I recognize that I hunger for poetry – periodically I canvas new poetry books and the old on my shelves to be STRUCK – to be wakened – charged – re-membered – into some leaping alive sensibility awareness delight sorrow grief ecstasy – that the vividness and risk of well-made poems incite…
for me, anyway.
Thus, the Bolano. A beginning.
Thus, returning to Nooteboom, a certainty.
Thus, the new arrivals shelf – Wichita Public Library.
and then…today…BOOM.
Bob Hicok, tested favorite, “new arrival,” Elegy Owed
the jump-start.
the activation.
something like recognition and instigation at once.
what poetry does.
and having no idea where to begin to share it with you
to recommend
to commend to you
I’ll just offer the opening poem:
and the closer…
Good-bye
and to tell you that everything in between is every bit as good
and some even better….
Good-bye
Small white church at the edge of my yard.
A bell will ring in a few hours.
People who believe in eternity will sing.
I’ll hear an emotion resembling the sea from over a hill.
One time I sat with my back to the church to give their singing
to my spine, there’s a brown llama you can watch
while you do this in a field if you’d like to try.
I don’t think even calendars believe in eternity.
Beyond the church is a trail that leads to a bassinet in a tree.
Someone put it there when the oak and sky were young.
I’m afraid to climb the tree.
That I’ll find bones inside.
That they’ll be mine.
I want to be with my wife forever but not as we are.
She’ll become a bear, I a season: Kodiak, spring.
Part of loving bagpipes haunting the gloaming is knowing
the bloodsinging will stop.
Beyond the church I pulled a hammer from the river.
What were you building, I asked its rust, from water and without nails?

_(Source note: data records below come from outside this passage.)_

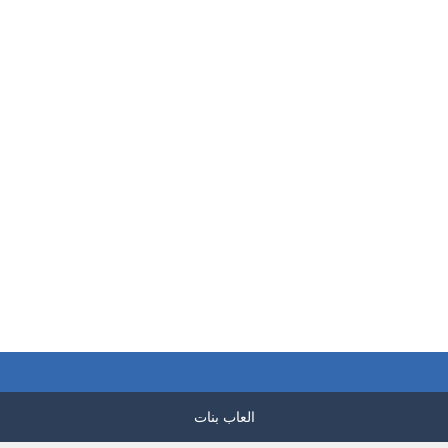
العاب بنات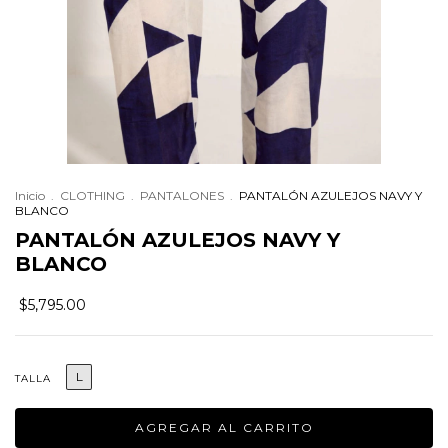
Inicio
.
CLOTHING
.
PANTALONES
.
PANTALÓN AZULEJOS NAVY Y
BLANCO
PANTALÓN AZULEJOS NAVY Y
BLANCO
$5,795.00
L
TALLA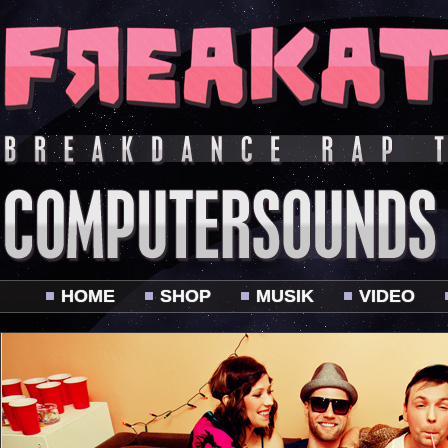
HOME
SHOP
MUSIK
VIDEO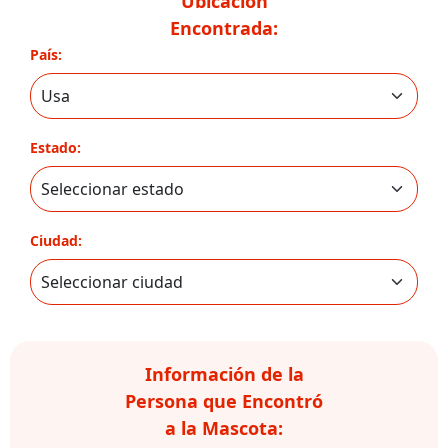
Ubicación
Encontrada:
País:
Estado:
Ciudad:
Información de la
Persona que Encontró
a la Mascota: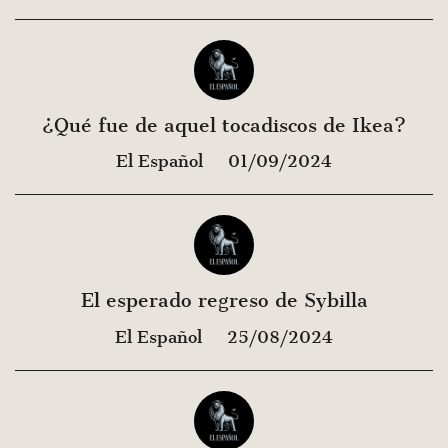
¿Qué fue de aquel tocadiscos de Ikea?
El Español
01/09/2024
El esperado regreso de Sybilla
El Español
25/08/2024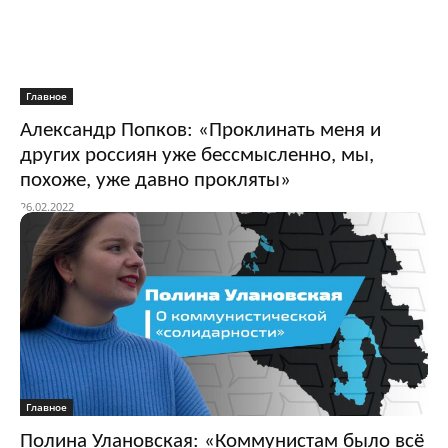
Главное
Александр Попков: «Проклинать меня и
других россиян уже бессмысленно, мы,
похоже, уже давно прокляты»
26.02.2022
Главное
Полина Улановская: «Коммунистам было всё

This is where I get self-conscious about language,
words are love affairs or séances or harpoons, there isn’t a sentence
that isn’t a plea.
This is where I don’t care that I’m half wrong when I say everything
is made entirely of light.
This is where my wife and I hold hands.
Over there is where our shadows do a better job.
– Bob Hicok, Elegy Owed
Yep!
Beautiful, so beautiful… I am impressed in his poetical lines… I love poetry too and especially in this language hits me so much, I can feel or realize the beauties of this language… something like that. Dear N Filbert, I always visit your blog and your posts… I take notes or I keep them to read them later like a book. You know me, sometimes my brain stops can’t understand well enough… I always need a time for reading in my private tower between beautiful posts of yours 🙂 Thank you so much, have a nice day, love, nia
Very kind, Nia, thank you so much. It means a lot that someone cares. And it’s good to watch your photograph-ing extend and change, expand and innovate.
not sure why the second poem posted twice in different formats!
Fantastic lead, thank you.
two formats?
I could read the translation here
and guess what the author had in mind.;)
You are too dear N Filbert. You are welcome and Thank you. Love, nia
Loved this.
thank you
Where to begin, indeed!
The image of a skull “watching with empty sockets” is rather chilling, to me.
Thank you for sharing your thoughts and the Elegy Owed. I’m sure I never would have stumbled upon this without your pointing me in this direction!